Do Any Animals Have Chloroplasts
Animal cells do not have chloroplasts;
Do any animals have chloroplasts. Although they may obtain their sugars in different ways, both consumers and producers rely on cellular respiration to make atp. Nerve cells have axons and dendrites to send and receive messages. Both plants and a … nimals have mitochondria.
Plant cells have some specialized properties that make them distinct from animal cells. Chloroplasts are a type of plastid, distinguished by their green color, the result of specialized chlorophyll pigments. Their digestive cells then hold on to the photosynthetic parts rather than breaking them down.

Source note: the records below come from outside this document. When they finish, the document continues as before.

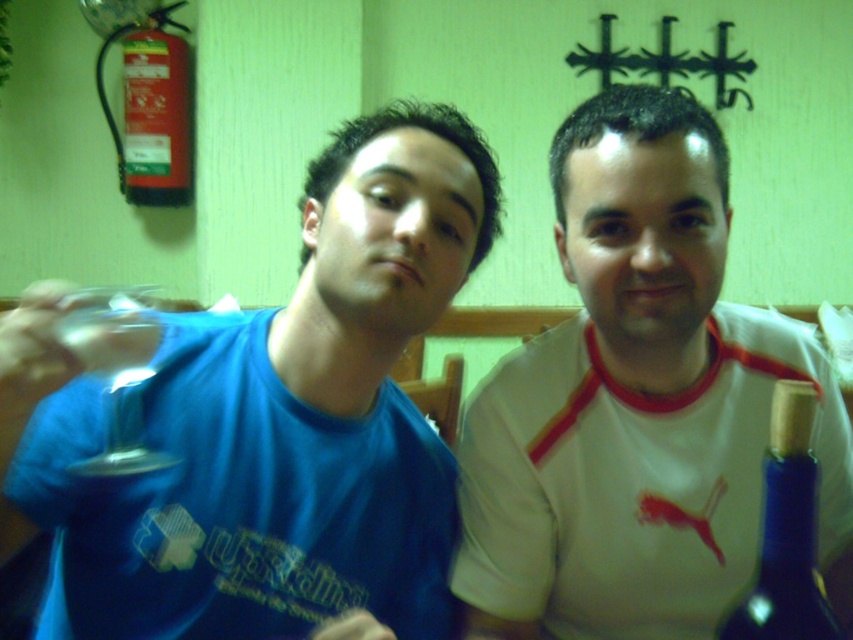 You are a person with a 12 inch long arm. You are sitting at a table and see a blue glass bottle at right. Can you reach it with your arm extended fully?

The blue glass bottle at right is 20.95 inches away from the viewer. Since your arm is only 12 inches long, you cannot reach it when fully extended.

You are at the bar and want to grab the blue glass bottle at right. Where exactly should you look to find it?

The blue glass bottle at right is located at point 0.833 on the x axis and 0.923 on the y axis. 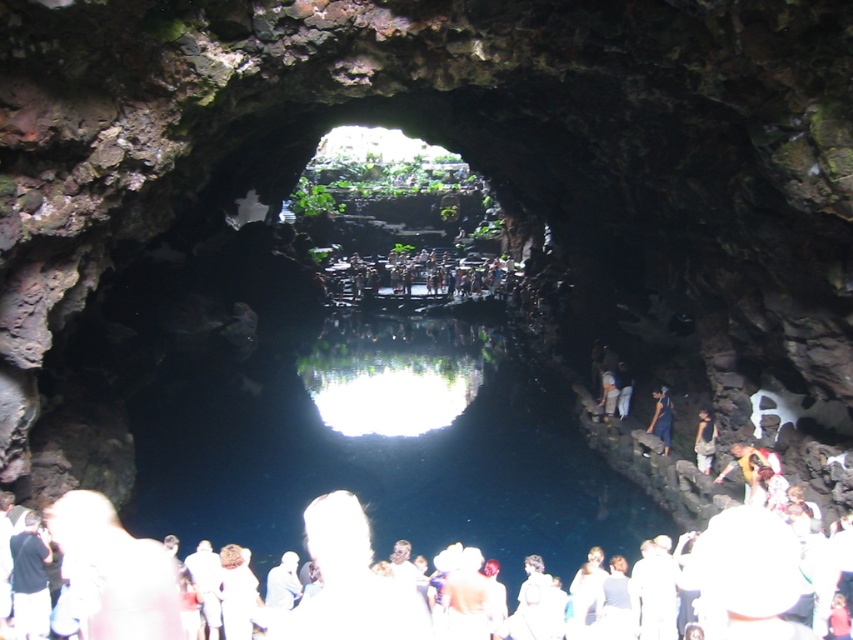 Is light brown fabric shirt at center smaller than dark blue jeans at center?

Yes.

The width and height of the screenshot is (853, 640). I want to click on light brown fabric shirt at center, so click(704, 442). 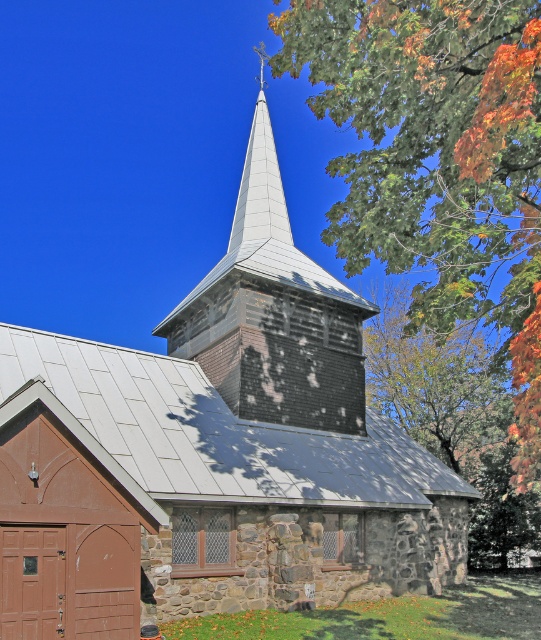 Question: Which point appears closest to the camera in this image?

Choices:
 (A) (359, 3)
 (B) (272, 195)

Answer: (A)

Question: Considering the relative positions of green leafy tree at upper right and white metallic spire at upper center in the image provided, where is green leafy tree at upper right located with respect to white metallic spire at upper center?

Choices:
 (A) below
 (B) above

Answer: (A)

Question: Which of the following is the closest to the observer?

Choices:
 (A) (457, 99)
 (B) (242, 355)
 (C) (286, 225)

Answer: (A)

Question: Considering the relative positions of green leafy tree at upper right and white metallic spire at upper center in the image provided, where is green leafy tree at upper right located with respect to white metallic spire at upper center?

Choices:
 (A) right
 (B) left

Answer: (A)

Question: Is green leafy tree at upper right closer to camera compared to white metallic spire at upper center?

Choices:
 (A) yes
 (B) no

Answer: (A)

Question: Estimate the real-world distances between objects in this image. Which object is farther from the green leafy tree at upper right?

Choices:
 (A) weathered wood steeple at center
 (B) white metallic spire at upper center

Answer: (B)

Quite a few examples are in the cnidarians; The slugs still contained chloroplasts stripped from the algae, but any other part of the hairy algal mats should have been long digested, he said. Different types of specialized cells are found in different tissues and have features relative to their function e.g.

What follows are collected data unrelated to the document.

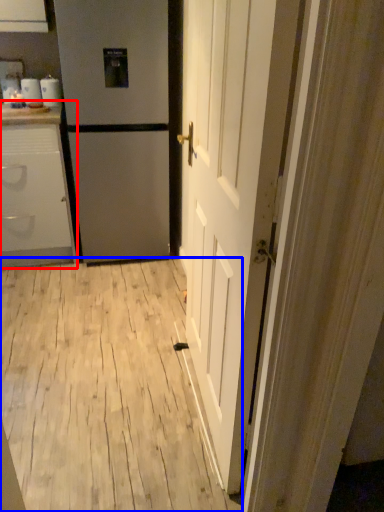 Question: Which object is further to the camera taking this photo, cabinetry (highlighted by a red box) or plywood (highlighted by a blue box)?

Choices:
 (A) cabinetry
 (B) plywood

Answer: (A) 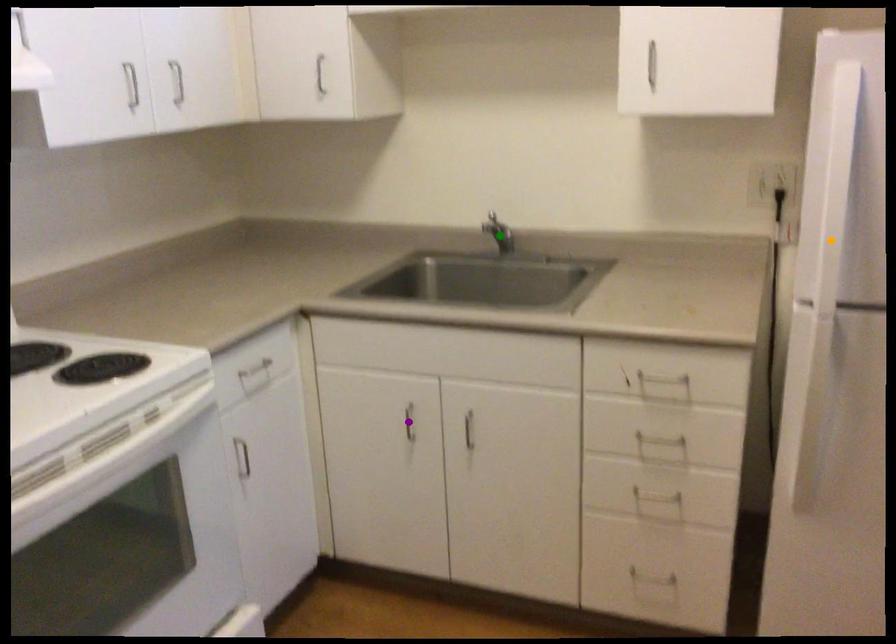 In the scene shown: Order these from nearest to farthest:
orange point, green point, purple point

orange point, purple point, green point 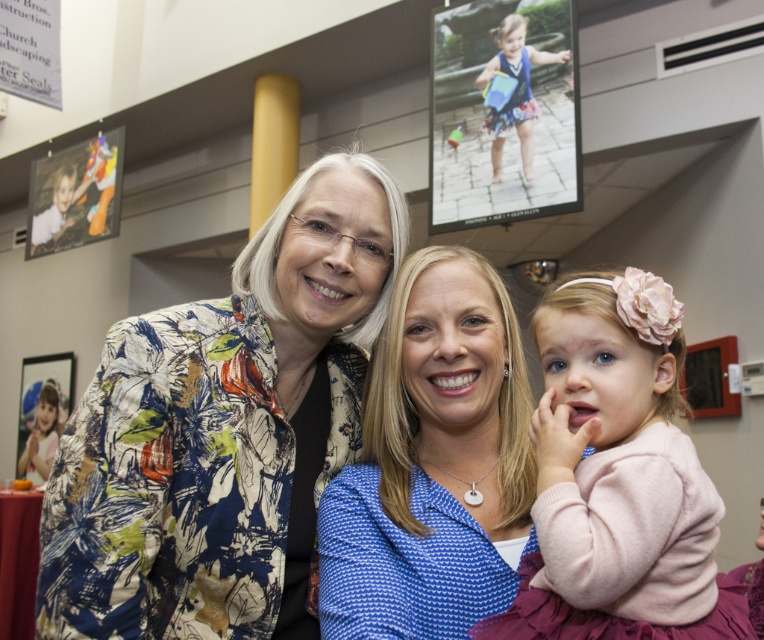 Question: In this image, where is floral-patterned jacket at center located relative to blue fabric dress at upper center?

Choices:
 (A) below
 (B) above

Answer: (A)

Question: Considering the real-world distances, which object is closest to the blue fabric dress at upper center?

Choices:
 (A) floral-patterned jacket at upper left
 (B) floral-patterned jacket at center

Answer: (A)

Question: Which point appears closest to the camera in this image?

Choices:
 (A) (523, 172)
 (B) (494, 352)
 (C) (47, 417)
 (D) (65, 480)

Answer: (D)

Question: Does floral-patterned jacket at center have a lesser width compared to pink fabric dress at lower right?

Choices:
 (A) yes
 (B) no

Answer: (B)

Question: Does floral-patterned jacket at upper left appear over pink fabric dress at lower right?

Choices:
 (A) yes
 (B) no

Answer: (A)

Question: Which of the following is the closest to the observer?

Choices:
 (A) (63, 547)
 (B) (591, 328)

Answer: (B) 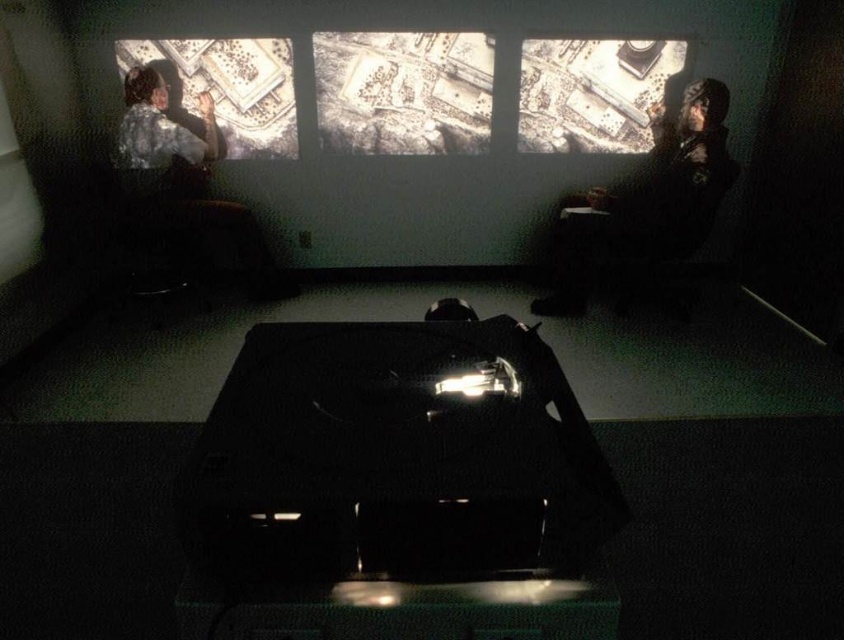 You are an interior designer assessing the room layout. The black glossy projector at center and the matte paper map at upper left are both on the table. Which object has a greater height?

The matte paper map at upper left is taller than the black glossy projector at center, so it has a greater height.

The incorporation of chloroplasts within the cells of elysia chlorotica allows the slug to capture energy directly from light, as most plants do, through the process of photosynthesis. Experiments have shown that these slugs can go without eating for nine months,. See elysia chlorotica whose cells actively take up chloroplasts and use them, and keep them alive (though not replicating).
Animals are not autotrophs.so they do not have chloroplasts. Animals do not have their own chloroplasts. Why do any animals cell contain no chloroplast?
They can only move with the direction of sunlight. No, in fact no animals create chloroplasts. The animals need only direct light and carbon dioxide and have the ability to live healthily for months, often getting most of their energy from photosynthesis.